EXERCISE DETAILS: When a line of the entries contains "Schalke", please list that line.
------ DATASET ------
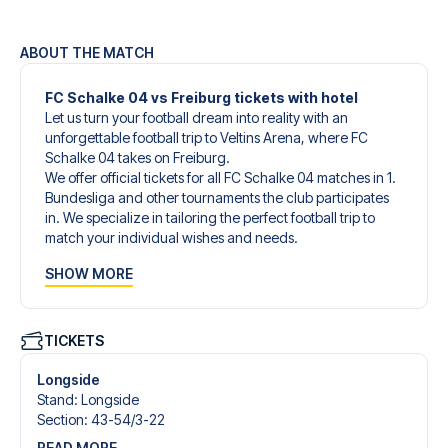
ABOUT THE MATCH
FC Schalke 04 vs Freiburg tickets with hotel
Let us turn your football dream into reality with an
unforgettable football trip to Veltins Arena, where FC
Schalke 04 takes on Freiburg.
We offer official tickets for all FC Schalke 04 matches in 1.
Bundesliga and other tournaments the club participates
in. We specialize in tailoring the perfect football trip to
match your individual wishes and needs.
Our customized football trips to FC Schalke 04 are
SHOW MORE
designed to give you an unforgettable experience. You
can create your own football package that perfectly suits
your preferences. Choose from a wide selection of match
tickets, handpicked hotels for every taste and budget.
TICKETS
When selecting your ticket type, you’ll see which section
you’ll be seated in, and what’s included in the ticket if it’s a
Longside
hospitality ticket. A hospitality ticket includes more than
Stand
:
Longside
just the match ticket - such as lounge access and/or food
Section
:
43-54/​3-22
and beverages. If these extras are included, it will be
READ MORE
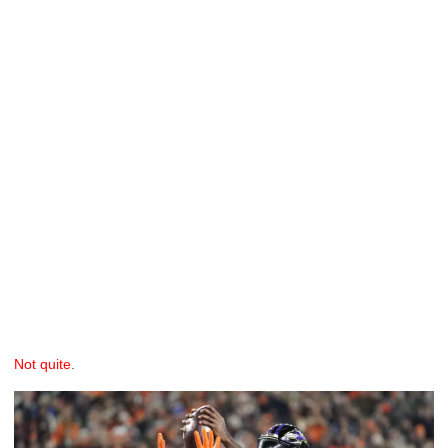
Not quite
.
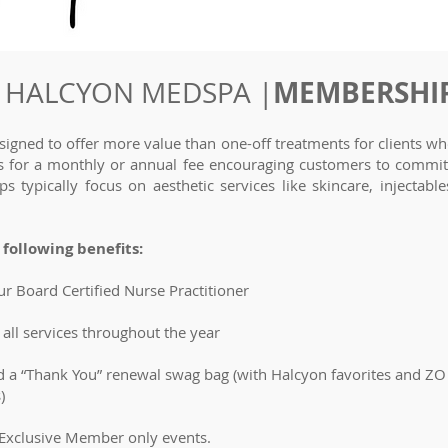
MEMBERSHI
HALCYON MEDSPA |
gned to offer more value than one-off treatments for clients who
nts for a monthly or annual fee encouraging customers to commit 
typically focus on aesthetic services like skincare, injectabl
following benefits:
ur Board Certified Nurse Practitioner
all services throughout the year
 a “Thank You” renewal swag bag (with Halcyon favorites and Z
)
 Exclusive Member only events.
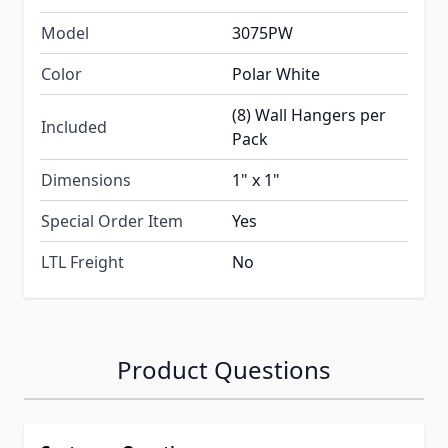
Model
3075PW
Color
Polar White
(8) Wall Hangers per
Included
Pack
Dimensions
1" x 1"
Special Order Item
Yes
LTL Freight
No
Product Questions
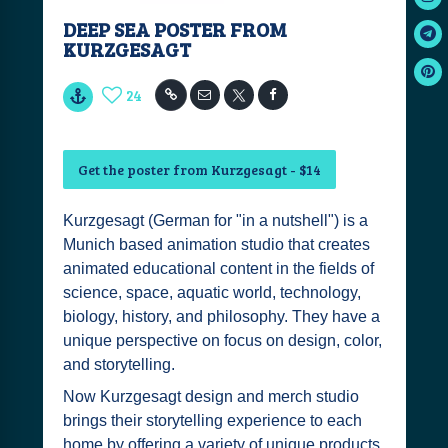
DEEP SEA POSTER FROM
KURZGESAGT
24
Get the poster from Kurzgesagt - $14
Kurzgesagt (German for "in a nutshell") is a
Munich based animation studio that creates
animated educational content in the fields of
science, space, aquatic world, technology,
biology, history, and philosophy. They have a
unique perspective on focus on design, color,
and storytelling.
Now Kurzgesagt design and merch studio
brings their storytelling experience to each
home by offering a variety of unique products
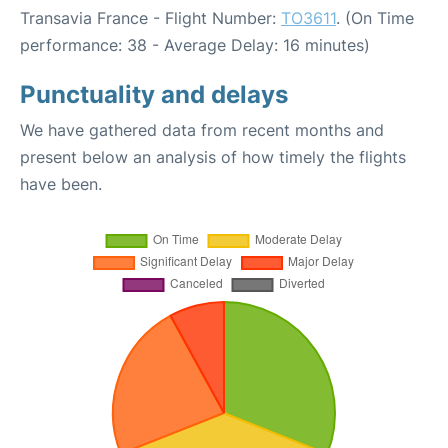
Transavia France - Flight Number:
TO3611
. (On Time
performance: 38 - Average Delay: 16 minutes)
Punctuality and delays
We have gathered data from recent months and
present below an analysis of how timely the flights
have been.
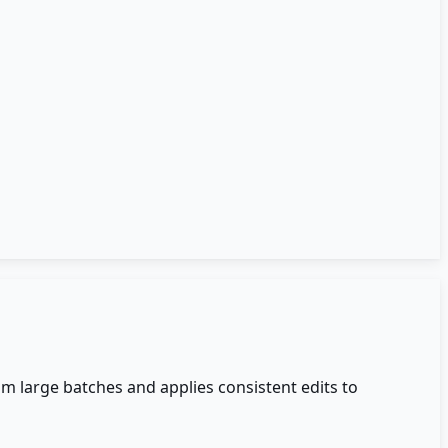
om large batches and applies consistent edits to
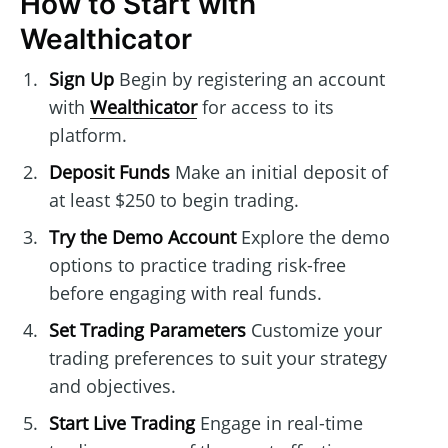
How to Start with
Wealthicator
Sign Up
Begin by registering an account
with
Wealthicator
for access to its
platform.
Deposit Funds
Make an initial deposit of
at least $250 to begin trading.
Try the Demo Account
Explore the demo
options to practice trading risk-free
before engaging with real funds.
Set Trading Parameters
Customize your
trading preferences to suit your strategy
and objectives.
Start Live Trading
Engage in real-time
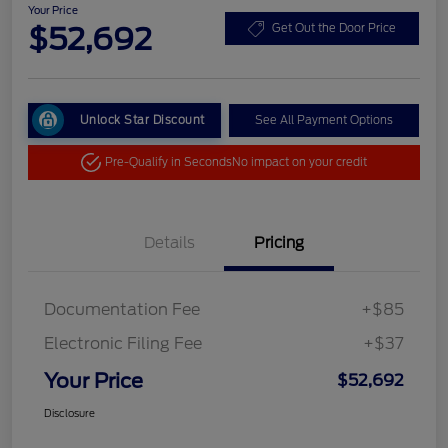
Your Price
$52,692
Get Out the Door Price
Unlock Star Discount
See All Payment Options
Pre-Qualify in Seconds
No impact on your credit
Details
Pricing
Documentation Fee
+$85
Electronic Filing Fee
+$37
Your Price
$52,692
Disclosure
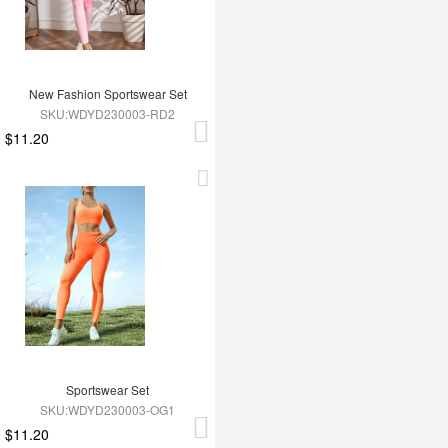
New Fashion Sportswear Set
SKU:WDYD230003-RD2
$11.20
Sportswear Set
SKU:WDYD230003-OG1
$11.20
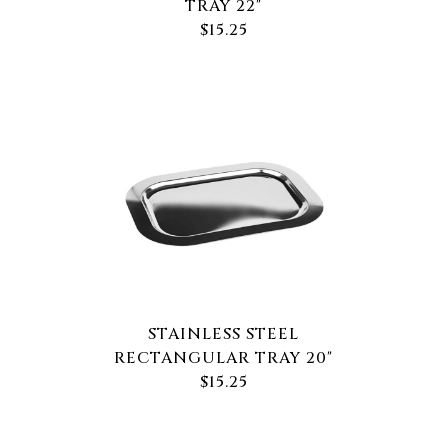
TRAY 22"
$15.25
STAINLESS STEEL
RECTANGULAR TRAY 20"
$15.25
------
SOLUTION FOR THIS TASK:
FC Schalke 04 vs Freiburg tickets with hotel
Schalke 04 takes on Freiburg.
We offer official tickets for all FC Schalke 04 matches in 1.
Our customized football trips to FC Schalke 04 are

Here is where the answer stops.